As a child or adult conceived with the use of donor sperm, you may have many questions. We would like to help you answer some of them by sharing some of the details about how our sperm bank selects donors, offers donor sperm to women and couples, and handles requests for more information about donors.
We want to tell you about CLI. We have been around a long time, since the early 1970s. CLI was the first sperm bank started in the US and has observed many changes over the years. In the early days before sperm banks were available, it was not unusual for a doctor to offer fresh semen from a donor he selected on behalf of an infertile couple. Information on the donor was often kept secret and little was known about his medical or personal history. The use of donor sperm today is very different. Sperm banks make every effort to select healthy, educated donors who share many health-related and personal details about themselves. Our sperm bank will receive some 200 applications for each donor we ultimately select. It is more difficult to become a sperm donor than it is to be accepted into Harvard! If you want to read about the way we screen donors, go to the webpage about donor screening. You’ll see that the donors undergo many blood, urine and semen tests as well as answer many questions about their family social and health history.
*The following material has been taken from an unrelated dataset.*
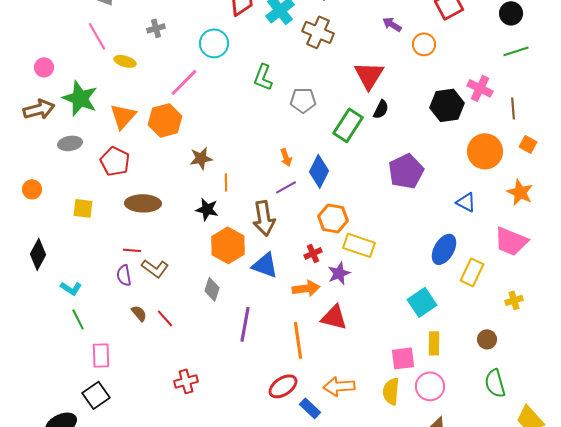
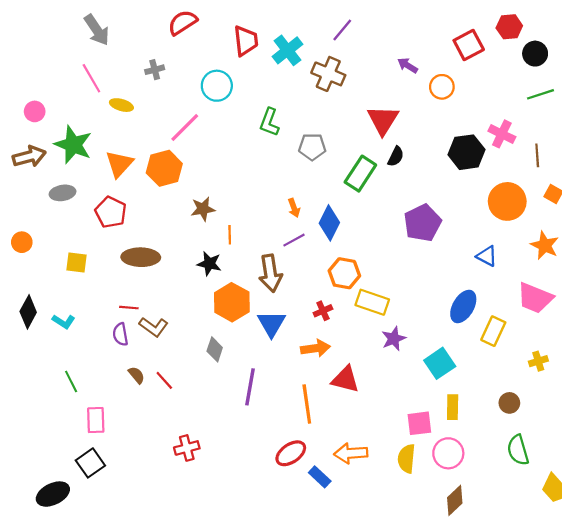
blue triangle: (265, 265) -> (271, 324), turned 40
purple star: (339, 273) -> (394, 339), moved
cyan L-shape: (71, 288) -> (64, 321), moved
The typical family who uses donor sperm is changing. Originally donor insemination was offered exclusively to married couples who were experiencing infertility. Today, infertile couples are still helped by donor sperm but other types of families are as well. Single women are increasingly choosing to have children on their own with the help of donor sperm. Same sex couples are, too. Where 20 years ago it was easier to keep the donor sperm story a secret, it is now much more obvious when a father is not around while a child is growing up. Children born from donor sperm are learning about the circumstances of their conception in ever increasing numbers. We estimate that now about 4,000 to 5,000 children a year are born in the US as the result of anonymous donor insemination.
In 2005, Cryogenic Laboratories (CLI) started a new program called the ID Options program in which new donors agree to release identifying information. We created this special category of donors because of the increased interest by families to have this option available. Identifying information, such as donor name and address, is shared only with the children who were conceived by an ID Options donor, whose mother registered their birth with our sperm bank and who then go on to request the information themselves when they reach the age of 18 or older. About 20% of our current donor list is ID Options. The other 80% are donors that have chosen to remain anonymous. Before 2005, all our donors were anonymous. The first children eligible for this ID Options information will reach the age of 18 in 2023.
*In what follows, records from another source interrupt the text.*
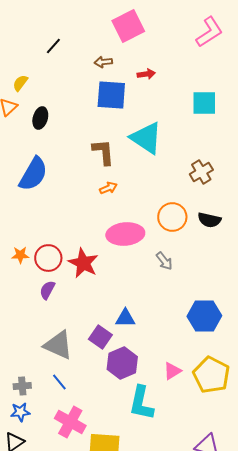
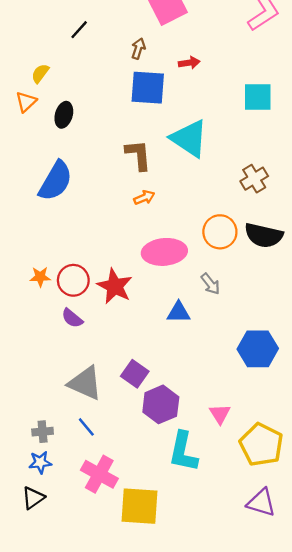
brown arrow: (103, 62) -> (138, 49), turned 114
black semicircle: (209, 220) -> (264, 235), size x1.4
purple semicircle: (47, 290) -> (72, 318), turned -78
blue triangle: (125, 318) -> (179, 312), moved
pink triangle: (172, 371) -> (220, 414), turned -30
yellow pentagon: (211, 375) -> (261, 445), moved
Today, we ask all new donors if they want to be known. If they agree, they become an ID Options donor. If they decline, they will remain anonymous. All donors who began donating prior to 2005 signed an agreement with us in which we agreed to keep their identifying information private. Many families were created with the understanding that their specific donor would be anonymous forever, and they very much want this information to stay private. We have very specific understandings with donors and families that we will protect the information of not only the donor’s identity but also the identity of the families who used that sperm donor. Our policy is that once a donor is designated as an anonymous donor or an ID Options donor, his status cannot be changed, e.g. from an anonymous donor to an ID Options donor, or vice versa. Therefore, for our anonymous donors, we are not mediating contact between families and their donors.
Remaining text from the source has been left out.